«Ein gutes neues Jahr» öffnet einen Möglichkeitshorizont. Die Fantasie wird angeregt. Was könnte ich erleben? Welche Dinge könnte ich zum ersten Mal ausprobieren? Ich könnte laufen gehen. Ich könnte Zucker weglassen. Weniger arbeiten, mir mehr Zeit für die wichtigen Menschen in meinem Leben nehmen. Ich könnte meinen Job wechseln. Mich in einem Verein engagieren oder endlich mein Engagement aufgeben. Um irgend etwas anderes zu tun. Oder auch nicht.
Das «neue Jahr» sagt dir: Vieles ist möglich! Manches kann ganz anders werden. Du bist frei.
«Gut gestartet?» holt einen auf den Boden der Realität zurück. Wahrscheinlich ersetzt diese Frage meistens eine der übrigen Standardfloskeln, mit denen man sich begrüsst. Oft bedeutet es nicht mehr als «Wie geht’s?». Aber weil man Anfang Jahr noch ein bisschen in diesem Fantasie-Zwischenraum wohnt, hört man es anders: «Und, was hast du aus dieser neuen Chance gemacht? Bist du gut unterwegs? Hast du die Weichen richtig gestellt?»
Wir begegnen uns selbst
Und klar, meistens haben wir das nicht. Auch im neuen Jahr begegnen wir uns selbst, sind, wer wir sind. Haben keine Lust aufs Laufen, mögen Zucker immer noch gerne und nach den paar freien Tagen wartet ein Haufen Arbeit auf uns, der zwar durch den Kalender zurückgehalten werden konnte, sich aber nicht selbst abbaut.
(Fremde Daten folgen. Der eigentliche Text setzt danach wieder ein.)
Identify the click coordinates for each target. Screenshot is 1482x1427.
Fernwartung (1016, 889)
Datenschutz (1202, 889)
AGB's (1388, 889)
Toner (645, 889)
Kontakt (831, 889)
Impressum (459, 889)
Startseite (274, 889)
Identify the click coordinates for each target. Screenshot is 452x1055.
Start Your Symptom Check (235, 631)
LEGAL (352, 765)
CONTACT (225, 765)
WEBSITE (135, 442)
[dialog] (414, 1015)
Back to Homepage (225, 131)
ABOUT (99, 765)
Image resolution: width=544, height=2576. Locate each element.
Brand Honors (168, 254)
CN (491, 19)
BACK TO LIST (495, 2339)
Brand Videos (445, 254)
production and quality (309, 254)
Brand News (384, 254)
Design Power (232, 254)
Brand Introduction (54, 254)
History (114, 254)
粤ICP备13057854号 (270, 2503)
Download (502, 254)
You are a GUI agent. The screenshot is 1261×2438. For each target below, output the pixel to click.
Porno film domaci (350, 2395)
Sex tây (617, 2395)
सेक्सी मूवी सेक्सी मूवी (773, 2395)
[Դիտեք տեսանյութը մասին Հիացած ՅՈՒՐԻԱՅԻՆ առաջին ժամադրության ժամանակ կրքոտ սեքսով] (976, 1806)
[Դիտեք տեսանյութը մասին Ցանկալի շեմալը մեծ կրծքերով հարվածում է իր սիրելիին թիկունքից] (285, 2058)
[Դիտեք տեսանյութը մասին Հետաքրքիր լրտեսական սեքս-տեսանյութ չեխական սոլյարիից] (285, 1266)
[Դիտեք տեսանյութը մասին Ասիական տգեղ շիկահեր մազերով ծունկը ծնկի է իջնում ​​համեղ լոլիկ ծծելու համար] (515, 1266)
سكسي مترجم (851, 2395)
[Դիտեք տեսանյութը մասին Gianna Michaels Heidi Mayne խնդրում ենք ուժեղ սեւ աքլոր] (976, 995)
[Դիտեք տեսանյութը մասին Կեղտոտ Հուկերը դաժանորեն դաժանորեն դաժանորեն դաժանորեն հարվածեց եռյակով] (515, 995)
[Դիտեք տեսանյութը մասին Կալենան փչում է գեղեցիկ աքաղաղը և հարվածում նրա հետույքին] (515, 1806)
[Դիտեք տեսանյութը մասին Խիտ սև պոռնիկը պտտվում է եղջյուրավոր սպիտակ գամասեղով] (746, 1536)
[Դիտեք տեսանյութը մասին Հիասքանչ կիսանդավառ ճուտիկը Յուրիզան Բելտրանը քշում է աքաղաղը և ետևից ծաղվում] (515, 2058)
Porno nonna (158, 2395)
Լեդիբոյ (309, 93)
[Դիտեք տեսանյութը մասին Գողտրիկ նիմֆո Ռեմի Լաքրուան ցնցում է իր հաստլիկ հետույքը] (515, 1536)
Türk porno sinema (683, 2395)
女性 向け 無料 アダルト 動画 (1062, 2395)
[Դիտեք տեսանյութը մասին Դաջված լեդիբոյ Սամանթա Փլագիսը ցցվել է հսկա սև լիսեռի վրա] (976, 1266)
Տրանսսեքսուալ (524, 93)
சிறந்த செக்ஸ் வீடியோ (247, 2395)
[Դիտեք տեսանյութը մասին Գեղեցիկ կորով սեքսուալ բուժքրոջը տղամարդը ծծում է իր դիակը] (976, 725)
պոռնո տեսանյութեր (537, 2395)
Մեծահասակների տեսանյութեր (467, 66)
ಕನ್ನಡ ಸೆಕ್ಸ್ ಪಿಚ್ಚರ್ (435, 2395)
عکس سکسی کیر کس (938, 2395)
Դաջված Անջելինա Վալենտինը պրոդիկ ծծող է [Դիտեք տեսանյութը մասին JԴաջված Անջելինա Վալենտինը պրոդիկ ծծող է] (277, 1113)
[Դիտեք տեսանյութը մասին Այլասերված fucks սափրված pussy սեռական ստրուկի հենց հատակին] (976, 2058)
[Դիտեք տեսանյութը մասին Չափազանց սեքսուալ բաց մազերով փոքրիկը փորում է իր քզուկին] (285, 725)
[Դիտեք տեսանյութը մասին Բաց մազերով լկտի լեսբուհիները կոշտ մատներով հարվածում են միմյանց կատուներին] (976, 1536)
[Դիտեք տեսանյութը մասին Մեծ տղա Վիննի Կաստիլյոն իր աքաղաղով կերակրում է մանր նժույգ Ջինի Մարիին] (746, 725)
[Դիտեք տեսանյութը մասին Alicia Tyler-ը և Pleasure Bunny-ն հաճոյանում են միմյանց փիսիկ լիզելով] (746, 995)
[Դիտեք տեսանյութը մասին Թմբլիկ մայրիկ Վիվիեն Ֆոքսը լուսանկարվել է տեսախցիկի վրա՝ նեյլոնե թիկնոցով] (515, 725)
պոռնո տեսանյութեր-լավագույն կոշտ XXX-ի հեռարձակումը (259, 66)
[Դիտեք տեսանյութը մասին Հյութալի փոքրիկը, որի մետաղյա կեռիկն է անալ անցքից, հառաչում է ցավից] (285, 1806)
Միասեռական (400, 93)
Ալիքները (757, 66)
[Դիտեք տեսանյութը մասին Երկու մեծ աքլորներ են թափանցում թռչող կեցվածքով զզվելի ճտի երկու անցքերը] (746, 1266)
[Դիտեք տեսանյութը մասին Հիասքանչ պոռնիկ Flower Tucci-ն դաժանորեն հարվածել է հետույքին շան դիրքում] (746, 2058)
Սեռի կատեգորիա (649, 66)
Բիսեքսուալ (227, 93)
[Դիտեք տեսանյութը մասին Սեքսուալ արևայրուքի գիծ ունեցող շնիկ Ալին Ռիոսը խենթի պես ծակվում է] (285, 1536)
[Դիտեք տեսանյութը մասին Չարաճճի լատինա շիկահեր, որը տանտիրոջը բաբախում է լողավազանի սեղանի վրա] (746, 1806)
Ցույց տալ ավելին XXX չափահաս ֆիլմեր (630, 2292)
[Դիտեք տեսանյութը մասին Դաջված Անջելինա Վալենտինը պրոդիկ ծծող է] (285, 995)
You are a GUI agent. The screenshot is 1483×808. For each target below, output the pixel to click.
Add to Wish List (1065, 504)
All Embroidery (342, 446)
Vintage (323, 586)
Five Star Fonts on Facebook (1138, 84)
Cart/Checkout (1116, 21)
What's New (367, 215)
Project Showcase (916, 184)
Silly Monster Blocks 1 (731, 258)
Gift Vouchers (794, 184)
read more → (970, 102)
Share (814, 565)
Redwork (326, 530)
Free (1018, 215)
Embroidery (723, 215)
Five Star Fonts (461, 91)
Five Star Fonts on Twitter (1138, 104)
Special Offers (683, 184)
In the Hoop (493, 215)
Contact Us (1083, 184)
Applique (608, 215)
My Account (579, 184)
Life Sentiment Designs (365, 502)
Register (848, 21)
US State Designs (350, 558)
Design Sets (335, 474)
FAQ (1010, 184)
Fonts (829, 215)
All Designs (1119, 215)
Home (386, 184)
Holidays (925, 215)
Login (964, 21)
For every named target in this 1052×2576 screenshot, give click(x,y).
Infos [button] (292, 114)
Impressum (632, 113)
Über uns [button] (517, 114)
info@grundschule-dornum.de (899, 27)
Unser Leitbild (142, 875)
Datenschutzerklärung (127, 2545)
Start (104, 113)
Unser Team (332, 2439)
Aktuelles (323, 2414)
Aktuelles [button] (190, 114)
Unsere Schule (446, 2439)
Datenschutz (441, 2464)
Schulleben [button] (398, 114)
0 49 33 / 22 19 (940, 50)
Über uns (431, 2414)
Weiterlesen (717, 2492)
Das neue Jahr wird dann zu einem überschätzten, zufälligen Kalenderereignis, das mit uns selbst genau so wenig zu tun hat, wie wir es vermocht haben unsere Leben nach der Kraft der Fantasie und weniger nach dem Drängen der Alltagsagenda zu gestalten. Man kann darüber hoffnungslos werden. Aber man muss nicht! Ich selbst habe zum Beispiel meinen Vorsatz einen Monat lang auf Cola Zero zu verzichten nur sieben Tage durchgehalten.
Ich könnte mich nun schlecht fühlen und mich meiner Sucht nach dem schwarzen Gesöff halb selbstmitleidig, halb augenzwinkernd hingeben.
Das war in der Tat mein erster Impuls. Oder ich kann mir sagen, dass sieben Tage immerhin eine ganze Woche sind. Kann mich challengen und herausfinden, ob ich ab morgen eine längere Serie schaffe. Vielleicht acht oder zehn Tage? Und wenn ich das nicht schaffe, habe ich es schon zweimal probiert. Nichts hindert mich, es wieder zu versuchen.
Silvester als Gedenktag
Das Problem mit den guten Vorsätzen für das neue Jahr liegt nicht in den Vorsätzen selbst. Sie sind wirklich gut. Ich scheitere nicht an den Vorsätzen, also den Inhalten selbst. Mein Problem ist die Fiktion der jährlichen Einmaligkeit: Jetzt musst du es schaffen! Sonst wartest du wieder ein ganzes Jahr, bis eine Veränderung möglich ist. Aber weshalb eigentlich?
Könnte nicht jeder Sonntag eine Chance sein, einer kleinen Fantasie eines besseren Lebens nachzuspüren und jede Woche im Jahr ein Zeitraum, indem dieses Ziel oder dieser Wunsch Platz haben darf?
Ich nehme jedenfalls den Jahreswechsel dieses Jahr nicht als verklärten Zeitpunkt mit, in dem ich mein Leben auf den Kopf stellen kann. Silvester ist ein Gedenktag, an den ich mich das ganze Jahr erinnern kann und der mir sagt: «Wenn du magst, darfst du gerade jetzt etwas ändern, was dir Freude macht.» Der «Zauber des Dazwischen» hat kein Ablaufdatum. Ich muss mich nur erinnern.